Written by Sanchit Kumar
During Britain’s industrialization era and the decline of its empire in the 18th century, it increasingly began to value meritocracy. But recent trends raise the question: will social immobility haunt the British again? That remains uncertain as the current British education system has created a disparity between publicly and privately educated individuals.
The Economist graph (lower right) indicates that in some professions, such as journalists, editors, and doctors, there are an increased proportion of privately educated individuals. In fact, Debrett, an organization that has recognized Britain’s 500 most influential people in the last two and a half centuries, found that over 40 percent of these influential people also originate from the top 7 percent of the country’s population that attended private schools.
Holly Henderson, a student at the University of the Arts London, describes private education in the United Kingdom as, “a small, privileged bubble that lacks diversity.” Having experienced both the public and private education system during her formative years in school, she admittedly explains the advantages of private education over public education. “I was given many more opportunities [than in public school] such as extracurricular activities, reduced class sizes, and extra freedom over [my] curriculum.” State-funded schools, on the other hand, cannot afford these luxuries due to their limited budgets.
Additionally, private schools are likely to have a greater quality of teaching that result in higher performance levels. Over 30 percent of private school students attain at least three A-grade scores on their A-levels, the British national standardized test, compared to 7.5 percent of public students, conveying the need to reexamine the public education system that schools over 90 percent of the British youth.

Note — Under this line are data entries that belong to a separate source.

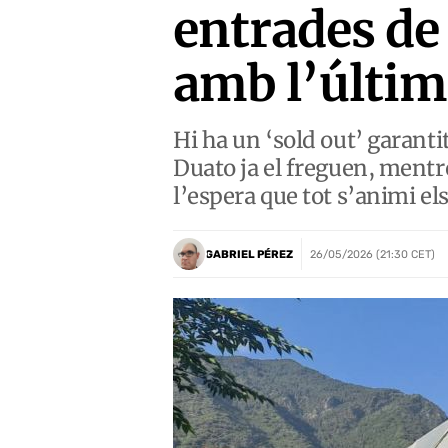
entrades de
amb l’últim
Hi ha un ‘sold out’ garant
Duato ja el freguen, mentre
l’espera que tot s’animi el
GABRIEL PÉREZ
26/05/2026 (21:30 CET)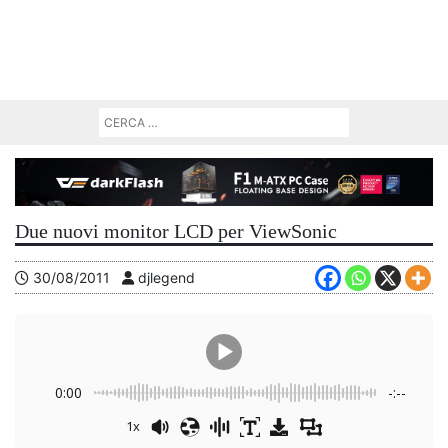
Due nuovi monitor LCD per ViewSonic
30/08/2011
djlegend
0:00
-:--
1x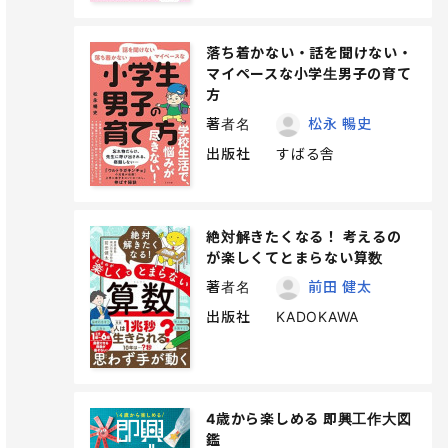
落ち着かない・話を聞けない・
マイペースな小学生男子の育て
方
著者名
松永 暢史
出版社
すばる舎
絶対解きたくなる！ 考えるの
が楽しくてとまらない算数
著者名
前田 健太
出版社
KADOKAWA
4歳から楽しめる 即興工作大図
鑑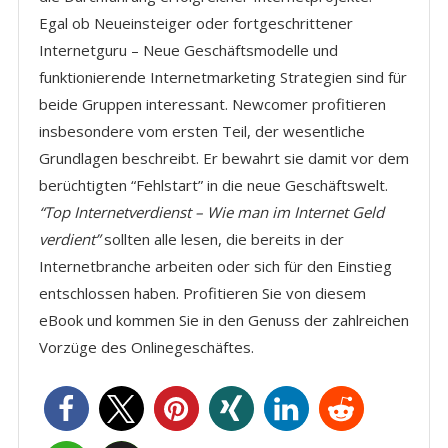
Egal ob Neueinsteiger oder fortgeschrittener
Internetguru – Neue Geschäftsmodelle und
funktionierende Internetmarketing Strategien sind für
beide Gruppen interessant. Newcomer profitieren
insbesondere vom ersten Teil, der wesentliche
Grundlagen beschreibt. Er bewahrt sie damit vor dem
berüchtigten “Fehlstart” in die neue Geschäftswelt.
“Top Internetverdienst – Wie man im Internet Geld
verdient”
sollten alle lesen, die bereits in der
Internetbranche arbeiten oder sich für den Einstieg
entschlossen haben. Profitieren Sie von diesem
eBook und kommen Sie in den Genuss der zahlreichen
Vorzüge des Onlinegeschäftes.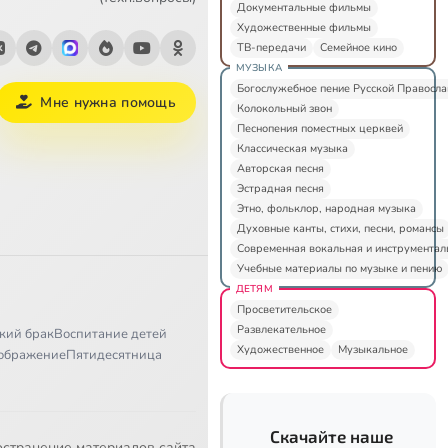
Документальные фильмы
Художественные фильмы
ТВ-передачи
Семейное кино
МУЗЫКА
Богослужебное пение Русской Правосл
Мне нужна помощь
Колокольный звон
Песнопения поместных церквей
Классическая музыка
Авторская песня
Эстрадная песня
Этно, фольклор, народная музыка
Духовные канты, стихи, песни, романсы
Современная вокальная и инструментал
Учебные материалы по музыке и пению
ДЕТЯМ
Просветительское
Развлекательное
кий брак
Воспитание детей
Художественное
Музыкальное
ображение
Пятидесятница
Скачайте наше
остранение материалов сайта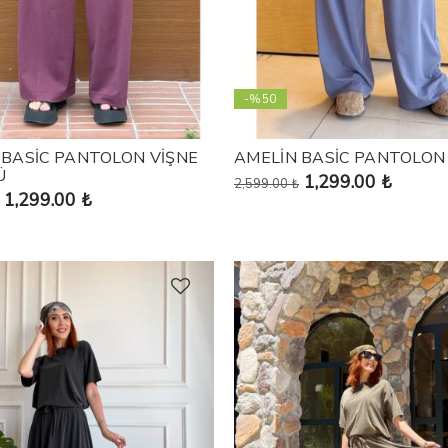
-%50
 BASİC PANTOLON VİŞNE
AMELİN BASİC PANTOLON
Ü
1,299.00 ₺
2,599.00 ₺
1,299.00 ₺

Unfortunately, prospects for change appear dim. According to the Institute for Fiscal Studies, a reputable think tank in the UK, the nation’s budget for education will likely decrease by 12 percent in real terms for the next five years. This blow to public schools
is likely to contribute to long-term economic consequences. According to The Telegraph, half of British small-to-medium-sized enterprises (SMEs) have complained that Britain is suffering from a skills shortage, stating that young graduates are bereft of basic literacy and numeracy. As a result, these firms insource skilled and more experienced labor from foreign countries, which will continue to break down the ladder to social mobility for the British working class.
So what can be done to rebuild this ladder? “Learn from British history,” is a solution suggested by many, like former Prime Minister John Major. For 33 consecutive years beginning in 1964, every British prime minister attended state-funded public schools. During this period, free academically selective schools, known as grammar schools, fueled social mobility. However, Britain’s deindustrialization period in the 1980’s, and the subsequent elimination of grammar schools in the late 1990’s, affected public scholarship and reduced the meritocratic education system.
Although some may argue that the majority of the British public who do not attend these selective grammar schools will still be sidelined by the system, grammar schools embody meritocracy and articulate that an elitist background is not necessary to succeed in British society. The British government must recognize education as a primary factor for social mobility. Ultimately, change will only materialize through collective political will.